Qualcomm, Intel, and Broadcom are among Huawei’s American suppliers who stand to lose business.

Because so many global mobile network operators are dependent on Huawei equipment, the knock-on effects could be felt worldwide.

Huawei “has been preparing for almost a year” for this eventuality, says the South China Morning Post, by stockpiling American components.  

For more on why the latest American move could be so consequential for Huawei and China, see Bloomberg’s Huawei threat by Trump is nuclear option to halt China’s rise (porous paywall) or this Twitter thread by Bloomberg journalist Joe Weisenthal.

On Thursday, May 16, at the Chinese foreign ministry’s regular media briefing, the spokesperson announced that the two Canadians detained after the arrest of Huawei CFO Mèng Wǎnzhōu 孟晚舟 in apparent retaliation have been formally charged.
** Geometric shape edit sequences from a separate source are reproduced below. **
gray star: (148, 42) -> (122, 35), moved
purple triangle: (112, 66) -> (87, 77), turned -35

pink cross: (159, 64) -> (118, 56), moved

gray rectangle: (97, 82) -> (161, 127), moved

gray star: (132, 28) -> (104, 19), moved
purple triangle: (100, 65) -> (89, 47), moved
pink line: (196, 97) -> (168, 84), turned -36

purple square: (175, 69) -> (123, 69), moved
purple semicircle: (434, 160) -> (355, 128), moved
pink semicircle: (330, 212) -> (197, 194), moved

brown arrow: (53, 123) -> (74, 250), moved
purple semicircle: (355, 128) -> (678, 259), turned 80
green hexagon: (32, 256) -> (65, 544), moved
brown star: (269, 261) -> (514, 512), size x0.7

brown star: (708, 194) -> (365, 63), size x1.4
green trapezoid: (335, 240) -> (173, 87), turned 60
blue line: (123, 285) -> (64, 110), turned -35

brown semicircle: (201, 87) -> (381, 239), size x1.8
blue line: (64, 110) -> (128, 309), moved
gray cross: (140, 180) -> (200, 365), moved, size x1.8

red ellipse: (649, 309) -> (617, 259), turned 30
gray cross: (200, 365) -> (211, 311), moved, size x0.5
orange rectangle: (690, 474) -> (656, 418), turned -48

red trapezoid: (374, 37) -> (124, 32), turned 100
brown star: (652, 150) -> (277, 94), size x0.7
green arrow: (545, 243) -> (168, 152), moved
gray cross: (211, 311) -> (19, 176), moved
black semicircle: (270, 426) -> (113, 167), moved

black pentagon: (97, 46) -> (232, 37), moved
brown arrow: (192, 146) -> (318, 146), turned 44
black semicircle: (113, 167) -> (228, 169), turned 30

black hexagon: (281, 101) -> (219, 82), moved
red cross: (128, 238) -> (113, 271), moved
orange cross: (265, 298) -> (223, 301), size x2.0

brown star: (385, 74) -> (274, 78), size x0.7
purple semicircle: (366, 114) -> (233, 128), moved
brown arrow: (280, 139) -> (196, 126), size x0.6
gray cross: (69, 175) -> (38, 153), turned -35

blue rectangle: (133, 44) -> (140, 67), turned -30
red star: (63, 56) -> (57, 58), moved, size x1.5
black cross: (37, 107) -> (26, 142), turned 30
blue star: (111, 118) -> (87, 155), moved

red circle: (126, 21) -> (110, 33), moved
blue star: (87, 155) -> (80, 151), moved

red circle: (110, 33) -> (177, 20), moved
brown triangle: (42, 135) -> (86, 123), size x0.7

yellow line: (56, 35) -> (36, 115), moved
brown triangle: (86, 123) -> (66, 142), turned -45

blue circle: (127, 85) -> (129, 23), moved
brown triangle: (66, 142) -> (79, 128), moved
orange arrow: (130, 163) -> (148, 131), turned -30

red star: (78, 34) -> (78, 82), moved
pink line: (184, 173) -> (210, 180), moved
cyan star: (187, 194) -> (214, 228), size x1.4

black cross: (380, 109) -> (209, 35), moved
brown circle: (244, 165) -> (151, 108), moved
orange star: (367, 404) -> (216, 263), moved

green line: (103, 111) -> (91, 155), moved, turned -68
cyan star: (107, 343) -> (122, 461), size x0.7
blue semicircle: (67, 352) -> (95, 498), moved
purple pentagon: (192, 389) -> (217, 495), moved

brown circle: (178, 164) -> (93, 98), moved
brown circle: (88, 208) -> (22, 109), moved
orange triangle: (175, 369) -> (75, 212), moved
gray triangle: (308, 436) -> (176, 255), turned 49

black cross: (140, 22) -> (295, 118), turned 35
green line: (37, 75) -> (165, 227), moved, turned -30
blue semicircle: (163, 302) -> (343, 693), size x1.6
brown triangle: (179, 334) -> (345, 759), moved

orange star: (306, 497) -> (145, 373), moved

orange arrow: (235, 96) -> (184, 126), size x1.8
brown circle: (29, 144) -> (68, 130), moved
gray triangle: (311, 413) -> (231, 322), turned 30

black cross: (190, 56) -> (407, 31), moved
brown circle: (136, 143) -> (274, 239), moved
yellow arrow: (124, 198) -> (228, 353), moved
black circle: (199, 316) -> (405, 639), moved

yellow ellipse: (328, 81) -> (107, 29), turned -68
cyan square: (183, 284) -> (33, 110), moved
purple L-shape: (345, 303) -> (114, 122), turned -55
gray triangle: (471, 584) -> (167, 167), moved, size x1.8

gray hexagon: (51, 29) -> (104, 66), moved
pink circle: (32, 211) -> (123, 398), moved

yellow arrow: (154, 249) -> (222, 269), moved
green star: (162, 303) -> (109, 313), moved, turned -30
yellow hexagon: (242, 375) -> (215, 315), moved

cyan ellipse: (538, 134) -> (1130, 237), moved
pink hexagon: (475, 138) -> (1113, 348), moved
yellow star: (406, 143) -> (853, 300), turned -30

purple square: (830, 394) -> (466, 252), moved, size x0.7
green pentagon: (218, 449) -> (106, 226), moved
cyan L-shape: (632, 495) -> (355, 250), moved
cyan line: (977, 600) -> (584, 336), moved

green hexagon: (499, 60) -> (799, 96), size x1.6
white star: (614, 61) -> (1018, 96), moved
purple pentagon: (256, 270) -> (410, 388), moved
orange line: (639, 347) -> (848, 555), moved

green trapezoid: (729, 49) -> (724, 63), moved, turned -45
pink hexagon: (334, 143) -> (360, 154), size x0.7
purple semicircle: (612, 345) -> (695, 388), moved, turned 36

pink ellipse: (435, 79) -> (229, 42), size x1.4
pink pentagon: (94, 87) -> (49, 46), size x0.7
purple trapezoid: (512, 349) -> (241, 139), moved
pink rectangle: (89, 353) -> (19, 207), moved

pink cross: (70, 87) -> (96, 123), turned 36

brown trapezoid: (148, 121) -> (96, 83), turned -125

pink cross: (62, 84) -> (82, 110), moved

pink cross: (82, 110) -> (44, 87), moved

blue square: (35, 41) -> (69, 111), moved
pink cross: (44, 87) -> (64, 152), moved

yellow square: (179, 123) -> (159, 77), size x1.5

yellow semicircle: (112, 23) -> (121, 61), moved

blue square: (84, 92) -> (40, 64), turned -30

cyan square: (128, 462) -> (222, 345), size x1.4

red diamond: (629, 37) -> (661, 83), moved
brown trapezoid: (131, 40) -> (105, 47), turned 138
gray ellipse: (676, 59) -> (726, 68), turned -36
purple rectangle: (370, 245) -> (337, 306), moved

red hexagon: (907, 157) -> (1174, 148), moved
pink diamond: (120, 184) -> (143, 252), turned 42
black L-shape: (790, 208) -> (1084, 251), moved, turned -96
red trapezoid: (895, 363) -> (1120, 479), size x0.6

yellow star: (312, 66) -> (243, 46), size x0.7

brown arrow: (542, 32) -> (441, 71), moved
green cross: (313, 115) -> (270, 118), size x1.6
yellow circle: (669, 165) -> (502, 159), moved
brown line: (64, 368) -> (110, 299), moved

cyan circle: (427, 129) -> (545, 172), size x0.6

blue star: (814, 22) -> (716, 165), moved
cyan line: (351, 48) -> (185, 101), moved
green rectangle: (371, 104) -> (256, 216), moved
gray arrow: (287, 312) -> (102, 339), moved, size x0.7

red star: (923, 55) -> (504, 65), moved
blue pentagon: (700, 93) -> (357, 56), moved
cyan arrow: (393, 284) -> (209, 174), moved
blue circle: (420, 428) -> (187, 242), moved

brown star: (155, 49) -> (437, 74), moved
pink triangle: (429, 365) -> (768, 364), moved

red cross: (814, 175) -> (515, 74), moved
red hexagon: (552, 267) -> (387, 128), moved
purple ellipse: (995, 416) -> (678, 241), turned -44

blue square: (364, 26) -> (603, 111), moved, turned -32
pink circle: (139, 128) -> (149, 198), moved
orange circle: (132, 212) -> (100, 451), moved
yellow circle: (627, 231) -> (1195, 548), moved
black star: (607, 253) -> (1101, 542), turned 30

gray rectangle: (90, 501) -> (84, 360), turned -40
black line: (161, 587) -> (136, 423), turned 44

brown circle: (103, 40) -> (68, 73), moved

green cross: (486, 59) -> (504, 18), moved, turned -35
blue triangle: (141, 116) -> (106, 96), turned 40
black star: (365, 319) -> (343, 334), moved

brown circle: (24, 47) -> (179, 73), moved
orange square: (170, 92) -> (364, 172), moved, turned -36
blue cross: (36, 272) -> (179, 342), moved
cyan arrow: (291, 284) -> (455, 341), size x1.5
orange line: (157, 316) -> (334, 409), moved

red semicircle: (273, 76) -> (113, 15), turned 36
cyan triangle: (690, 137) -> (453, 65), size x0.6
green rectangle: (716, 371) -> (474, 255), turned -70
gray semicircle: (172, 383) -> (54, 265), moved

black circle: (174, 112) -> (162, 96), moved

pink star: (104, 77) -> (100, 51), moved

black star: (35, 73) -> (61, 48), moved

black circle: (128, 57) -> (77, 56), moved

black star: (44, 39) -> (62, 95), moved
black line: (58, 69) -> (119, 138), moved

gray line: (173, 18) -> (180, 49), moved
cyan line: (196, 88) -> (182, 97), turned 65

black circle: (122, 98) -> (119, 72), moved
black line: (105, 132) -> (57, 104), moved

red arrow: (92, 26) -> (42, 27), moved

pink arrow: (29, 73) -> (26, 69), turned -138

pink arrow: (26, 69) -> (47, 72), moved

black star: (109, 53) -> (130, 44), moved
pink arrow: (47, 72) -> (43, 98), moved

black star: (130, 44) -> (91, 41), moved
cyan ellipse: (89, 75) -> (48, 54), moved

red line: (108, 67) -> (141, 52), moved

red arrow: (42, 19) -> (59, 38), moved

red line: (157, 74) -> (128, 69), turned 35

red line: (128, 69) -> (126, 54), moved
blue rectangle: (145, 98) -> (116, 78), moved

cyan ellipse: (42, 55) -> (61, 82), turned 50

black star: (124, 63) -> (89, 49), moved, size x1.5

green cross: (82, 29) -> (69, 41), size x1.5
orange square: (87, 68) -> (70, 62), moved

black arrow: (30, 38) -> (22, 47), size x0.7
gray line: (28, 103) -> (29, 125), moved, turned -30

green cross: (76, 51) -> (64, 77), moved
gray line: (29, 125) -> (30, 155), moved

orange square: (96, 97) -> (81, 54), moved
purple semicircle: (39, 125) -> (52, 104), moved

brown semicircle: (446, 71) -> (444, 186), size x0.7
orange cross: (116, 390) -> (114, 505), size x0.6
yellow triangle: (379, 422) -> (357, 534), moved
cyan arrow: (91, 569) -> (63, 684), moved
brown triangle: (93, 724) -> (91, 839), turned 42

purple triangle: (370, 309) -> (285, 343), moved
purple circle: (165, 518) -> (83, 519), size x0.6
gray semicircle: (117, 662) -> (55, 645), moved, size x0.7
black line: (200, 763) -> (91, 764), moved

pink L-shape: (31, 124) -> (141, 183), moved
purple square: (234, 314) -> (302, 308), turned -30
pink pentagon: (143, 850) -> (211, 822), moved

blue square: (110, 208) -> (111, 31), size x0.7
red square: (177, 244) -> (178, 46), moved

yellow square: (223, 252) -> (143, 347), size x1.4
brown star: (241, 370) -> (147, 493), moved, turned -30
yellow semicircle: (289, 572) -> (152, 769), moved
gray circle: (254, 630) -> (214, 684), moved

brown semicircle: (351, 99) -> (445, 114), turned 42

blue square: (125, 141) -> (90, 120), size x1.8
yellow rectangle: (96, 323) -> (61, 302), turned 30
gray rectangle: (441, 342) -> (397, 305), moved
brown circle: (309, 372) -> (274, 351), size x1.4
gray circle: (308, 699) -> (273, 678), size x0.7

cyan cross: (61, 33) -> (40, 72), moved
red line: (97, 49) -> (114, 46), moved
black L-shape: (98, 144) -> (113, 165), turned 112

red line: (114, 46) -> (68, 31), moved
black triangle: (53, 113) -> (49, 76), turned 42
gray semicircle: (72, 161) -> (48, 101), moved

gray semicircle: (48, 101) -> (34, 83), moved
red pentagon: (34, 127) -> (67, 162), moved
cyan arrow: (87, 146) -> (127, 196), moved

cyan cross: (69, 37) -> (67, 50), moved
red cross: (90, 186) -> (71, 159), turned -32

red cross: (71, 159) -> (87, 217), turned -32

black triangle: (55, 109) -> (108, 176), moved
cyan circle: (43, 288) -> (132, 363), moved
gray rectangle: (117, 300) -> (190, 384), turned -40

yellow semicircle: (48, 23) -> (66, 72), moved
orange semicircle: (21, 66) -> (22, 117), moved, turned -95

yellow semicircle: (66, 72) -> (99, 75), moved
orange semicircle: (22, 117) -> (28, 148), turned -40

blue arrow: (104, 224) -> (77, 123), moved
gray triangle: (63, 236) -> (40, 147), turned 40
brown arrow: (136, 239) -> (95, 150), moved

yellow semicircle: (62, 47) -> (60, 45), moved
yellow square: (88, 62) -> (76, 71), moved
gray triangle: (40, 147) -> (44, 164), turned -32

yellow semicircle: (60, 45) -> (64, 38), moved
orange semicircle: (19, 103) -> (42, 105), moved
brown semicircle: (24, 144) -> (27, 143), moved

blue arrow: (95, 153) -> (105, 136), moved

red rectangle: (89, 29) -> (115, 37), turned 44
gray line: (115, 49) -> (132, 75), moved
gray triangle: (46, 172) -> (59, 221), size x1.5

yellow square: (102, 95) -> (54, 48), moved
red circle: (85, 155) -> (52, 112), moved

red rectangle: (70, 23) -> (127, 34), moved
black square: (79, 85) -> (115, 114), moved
Former diplomat and International Crisis Group associate Michael Kovrig was charged with gathering state secrets, while entrepreneur and North Korea specialist Michael Spavor was charged with stealing and providing secrets for overseas forces.

Kovrig and Spavor were originally detained in December 2018. The formal arrest “means the cases are still in the investigation phase but now the prosecutors are directly involved as well as the public security forces,” explains Maggie Lewis in this informative Twitter thread.

Other Huawei news:

"News from the Netherlands: intelligence services investigating Huawei in relation to Chinese espionage activities, @volkskrant reports, citing ‘intelligence sources’ (without more details),” according to a tweet by journalist Laurens Cerulus.

"Never mind the 5G network,” says a tweet by British satirical and news magazine Private Eye. Unfortunately, you have to buy a print copy to read how “Huawei is already embedded in every British embassy throughout the world, carrying vital confidential information.”

How are other countries responding to Trump's Huawei threat? The Guardian has a roundup.